## Extracted material:
↓

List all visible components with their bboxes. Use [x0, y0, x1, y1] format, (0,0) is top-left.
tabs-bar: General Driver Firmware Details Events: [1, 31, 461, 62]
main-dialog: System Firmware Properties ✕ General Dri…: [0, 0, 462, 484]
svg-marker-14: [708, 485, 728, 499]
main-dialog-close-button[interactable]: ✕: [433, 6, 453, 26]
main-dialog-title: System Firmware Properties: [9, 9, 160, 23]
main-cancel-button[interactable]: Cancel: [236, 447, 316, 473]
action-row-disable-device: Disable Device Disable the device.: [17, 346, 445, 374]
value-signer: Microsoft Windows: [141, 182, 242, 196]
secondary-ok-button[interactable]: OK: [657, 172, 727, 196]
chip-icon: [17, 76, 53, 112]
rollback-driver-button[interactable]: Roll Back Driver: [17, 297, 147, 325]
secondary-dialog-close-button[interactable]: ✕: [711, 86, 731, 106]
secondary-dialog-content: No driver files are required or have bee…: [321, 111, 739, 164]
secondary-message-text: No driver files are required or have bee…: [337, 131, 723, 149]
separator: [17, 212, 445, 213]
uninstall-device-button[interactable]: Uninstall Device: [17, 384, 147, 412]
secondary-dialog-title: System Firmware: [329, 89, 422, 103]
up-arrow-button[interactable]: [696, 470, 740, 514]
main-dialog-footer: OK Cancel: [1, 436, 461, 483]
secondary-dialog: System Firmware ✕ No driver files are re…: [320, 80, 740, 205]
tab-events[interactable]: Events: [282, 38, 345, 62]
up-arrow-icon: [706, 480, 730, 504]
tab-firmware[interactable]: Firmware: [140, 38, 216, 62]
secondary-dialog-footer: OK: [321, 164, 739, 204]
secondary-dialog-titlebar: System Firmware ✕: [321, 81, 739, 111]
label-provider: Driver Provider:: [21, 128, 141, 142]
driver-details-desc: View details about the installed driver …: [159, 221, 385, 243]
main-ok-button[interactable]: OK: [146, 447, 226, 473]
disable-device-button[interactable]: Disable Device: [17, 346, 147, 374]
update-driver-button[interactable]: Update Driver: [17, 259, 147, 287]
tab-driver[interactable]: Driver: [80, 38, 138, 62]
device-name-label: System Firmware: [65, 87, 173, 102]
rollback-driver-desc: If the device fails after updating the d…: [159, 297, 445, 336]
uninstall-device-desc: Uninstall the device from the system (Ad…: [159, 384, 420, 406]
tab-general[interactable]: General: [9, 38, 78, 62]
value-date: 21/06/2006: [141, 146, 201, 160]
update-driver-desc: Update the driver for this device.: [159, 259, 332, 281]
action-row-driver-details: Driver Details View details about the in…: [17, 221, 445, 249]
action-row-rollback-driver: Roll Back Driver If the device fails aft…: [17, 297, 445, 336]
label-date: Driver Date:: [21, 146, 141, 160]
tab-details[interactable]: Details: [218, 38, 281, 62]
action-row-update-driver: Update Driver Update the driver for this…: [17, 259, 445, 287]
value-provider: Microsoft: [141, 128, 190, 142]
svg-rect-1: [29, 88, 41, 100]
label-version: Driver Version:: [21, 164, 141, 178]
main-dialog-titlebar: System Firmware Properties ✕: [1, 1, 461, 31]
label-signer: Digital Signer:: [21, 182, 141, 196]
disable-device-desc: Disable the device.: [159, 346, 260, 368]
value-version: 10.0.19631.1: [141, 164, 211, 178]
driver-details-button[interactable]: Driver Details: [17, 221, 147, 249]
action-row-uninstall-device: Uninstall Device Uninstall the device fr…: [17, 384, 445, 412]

↑
↓

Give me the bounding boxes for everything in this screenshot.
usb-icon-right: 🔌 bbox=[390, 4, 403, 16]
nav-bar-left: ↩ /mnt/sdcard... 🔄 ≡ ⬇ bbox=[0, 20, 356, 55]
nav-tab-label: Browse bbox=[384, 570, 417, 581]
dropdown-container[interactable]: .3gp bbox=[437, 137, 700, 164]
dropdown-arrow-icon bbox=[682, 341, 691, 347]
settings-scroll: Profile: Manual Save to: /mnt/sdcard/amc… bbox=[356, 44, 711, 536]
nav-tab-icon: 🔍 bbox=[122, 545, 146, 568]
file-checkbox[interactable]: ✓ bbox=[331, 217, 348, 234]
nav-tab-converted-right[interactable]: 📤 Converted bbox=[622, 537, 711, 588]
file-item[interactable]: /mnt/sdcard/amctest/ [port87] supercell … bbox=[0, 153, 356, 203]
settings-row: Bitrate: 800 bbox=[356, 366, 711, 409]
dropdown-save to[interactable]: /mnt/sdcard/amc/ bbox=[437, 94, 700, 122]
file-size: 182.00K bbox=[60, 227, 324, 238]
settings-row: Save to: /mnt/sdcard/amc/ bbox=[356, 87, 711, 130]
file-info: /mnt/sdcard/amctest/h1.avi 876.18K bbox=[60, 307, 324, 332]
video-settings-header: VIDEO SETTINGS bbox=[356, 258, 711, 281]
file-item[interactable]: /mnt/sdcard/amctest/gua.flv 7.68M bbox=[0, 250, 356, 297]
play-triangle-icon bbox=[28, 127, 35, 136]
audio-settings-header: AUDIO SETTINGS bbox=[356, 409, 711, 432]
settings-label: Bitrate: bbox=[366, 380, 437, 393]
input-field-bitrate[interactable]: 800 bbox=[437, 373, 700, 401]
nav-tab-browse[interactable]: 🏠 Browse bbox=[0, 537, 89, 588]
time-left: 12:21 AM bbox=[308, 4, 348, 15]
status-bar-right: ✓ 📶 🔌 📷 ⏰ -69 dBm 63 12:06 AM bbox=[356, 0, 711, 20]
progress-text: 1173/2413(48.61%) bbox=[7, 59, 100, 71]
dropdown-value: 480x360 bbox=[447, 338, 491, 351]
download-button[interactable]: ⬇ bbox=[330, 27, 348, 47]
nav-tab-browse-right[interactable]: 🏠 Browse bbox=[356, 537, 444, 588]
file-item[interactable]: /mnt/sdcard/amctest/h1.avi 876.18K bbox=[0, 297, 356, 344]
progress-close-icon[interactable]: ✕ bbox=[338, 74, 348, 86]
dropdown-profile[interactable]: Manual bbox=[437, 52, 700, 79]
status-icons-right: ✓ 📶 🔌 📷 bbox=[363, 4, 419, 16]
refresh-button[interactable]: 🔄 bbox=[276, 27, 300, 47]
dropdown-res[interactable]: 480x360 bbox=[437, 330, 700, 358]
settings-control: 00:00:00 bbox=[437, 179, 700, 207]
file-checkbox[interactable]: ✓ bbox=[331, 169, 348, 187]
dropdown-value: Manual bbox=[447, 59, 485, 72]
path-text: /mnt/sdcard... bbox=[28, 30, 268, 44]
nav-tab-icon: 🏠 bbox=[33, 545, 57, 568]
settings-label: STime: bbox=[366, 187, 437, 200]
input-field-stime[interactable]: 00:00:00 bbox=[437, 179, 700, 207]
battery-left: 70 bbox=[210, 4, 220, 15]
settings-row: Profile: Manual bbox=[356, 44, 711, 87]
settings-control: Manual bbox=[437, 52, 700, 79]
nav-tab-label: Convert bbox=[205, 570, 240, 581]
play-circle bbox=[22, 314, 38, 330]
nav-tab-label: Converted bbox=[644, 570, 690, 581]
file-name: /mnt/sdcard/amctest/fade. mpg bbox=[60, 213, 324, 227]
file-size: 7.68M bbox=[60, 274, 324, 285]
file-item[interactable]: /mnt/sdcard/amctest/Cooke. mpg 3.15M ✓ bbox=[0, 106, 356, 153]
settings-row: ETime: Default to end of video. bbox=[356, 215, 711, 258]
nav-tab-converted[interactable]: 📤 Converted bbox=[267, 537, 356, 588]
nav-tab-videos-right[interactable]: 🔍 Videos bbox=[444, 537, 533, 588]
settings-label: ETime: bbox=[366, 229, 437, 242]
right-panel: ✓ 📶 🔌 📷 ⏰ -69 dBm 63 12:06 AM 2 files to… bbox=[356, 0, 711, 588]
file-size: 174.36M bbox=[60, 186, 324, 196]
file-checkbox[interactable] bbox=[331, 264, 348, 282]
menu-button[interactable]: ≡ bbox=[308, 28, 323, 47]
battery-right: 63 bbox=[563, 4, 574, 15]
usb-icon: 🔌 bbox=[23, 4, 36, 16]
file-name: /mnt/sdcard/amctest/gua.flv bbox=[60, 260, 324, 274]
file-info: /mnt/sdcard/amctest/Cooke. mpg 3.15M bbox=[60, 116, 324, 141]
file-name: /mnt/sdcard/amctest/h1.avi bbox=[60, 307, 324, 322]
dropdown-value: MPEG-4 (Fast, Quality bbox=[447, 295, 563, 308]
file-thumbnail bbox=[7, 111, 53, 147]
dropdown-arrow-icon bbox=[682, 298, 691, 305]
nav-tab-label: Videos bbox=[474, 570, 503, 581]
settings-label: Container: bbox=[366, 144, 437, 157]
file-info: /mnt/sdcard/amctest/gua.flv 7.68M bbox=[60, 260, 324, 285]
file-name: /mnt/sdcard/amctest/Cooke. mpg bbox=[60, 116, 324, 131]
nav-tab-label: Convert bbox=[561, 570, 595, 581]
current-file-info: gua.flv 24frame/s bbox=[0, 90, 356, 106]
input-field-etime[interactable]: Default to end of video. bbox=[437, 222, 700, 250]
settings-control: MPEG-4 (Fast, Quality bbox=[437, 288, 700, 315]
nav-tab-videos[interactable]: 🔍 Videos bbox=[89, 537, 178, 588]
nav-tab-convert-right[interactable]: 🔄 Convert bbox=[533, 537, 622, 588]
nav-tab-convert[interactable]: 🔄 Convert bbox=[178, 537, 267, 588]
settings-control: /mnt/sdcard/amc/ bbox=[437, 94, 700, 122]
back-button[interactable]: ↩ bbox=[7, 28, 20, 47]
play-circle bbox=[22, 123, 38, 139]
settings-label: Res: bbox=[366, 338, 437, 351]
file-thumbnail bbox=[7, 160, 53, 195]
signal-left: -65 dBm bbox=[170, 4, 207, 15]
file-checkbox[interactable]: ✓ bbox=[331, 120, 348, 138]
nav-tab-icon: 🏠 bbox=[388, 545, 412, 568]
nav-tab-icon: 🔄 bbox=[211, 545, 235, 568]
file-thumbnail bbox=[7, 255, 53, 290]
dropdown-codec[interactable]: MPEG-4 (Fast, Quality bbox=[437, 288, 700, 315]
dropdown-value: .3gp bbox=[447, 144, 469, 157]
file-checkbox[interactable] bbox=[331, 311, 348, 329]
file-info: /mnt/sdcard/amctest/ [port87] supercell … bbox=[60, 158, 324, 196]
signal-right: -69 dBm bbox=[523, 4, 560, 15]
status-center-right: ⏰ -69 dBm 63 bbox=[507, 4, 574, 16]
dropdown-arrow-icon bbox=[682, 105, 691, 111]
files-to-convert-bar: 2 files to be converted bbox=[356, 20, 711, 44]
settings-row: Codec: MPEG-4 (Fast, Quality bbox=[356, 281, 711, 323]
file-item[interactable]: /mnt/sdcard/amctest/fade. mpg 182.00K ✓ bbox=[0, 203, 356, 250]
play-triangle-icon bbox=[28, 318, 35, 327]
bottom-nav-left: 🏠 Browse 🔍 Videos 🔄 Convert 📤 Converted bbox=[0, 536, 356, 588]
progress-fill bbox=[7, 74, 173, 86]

↑

## Task objective:
Every line in the records above that has "action" counts once. Give the total and nothing else.

## Reply:
5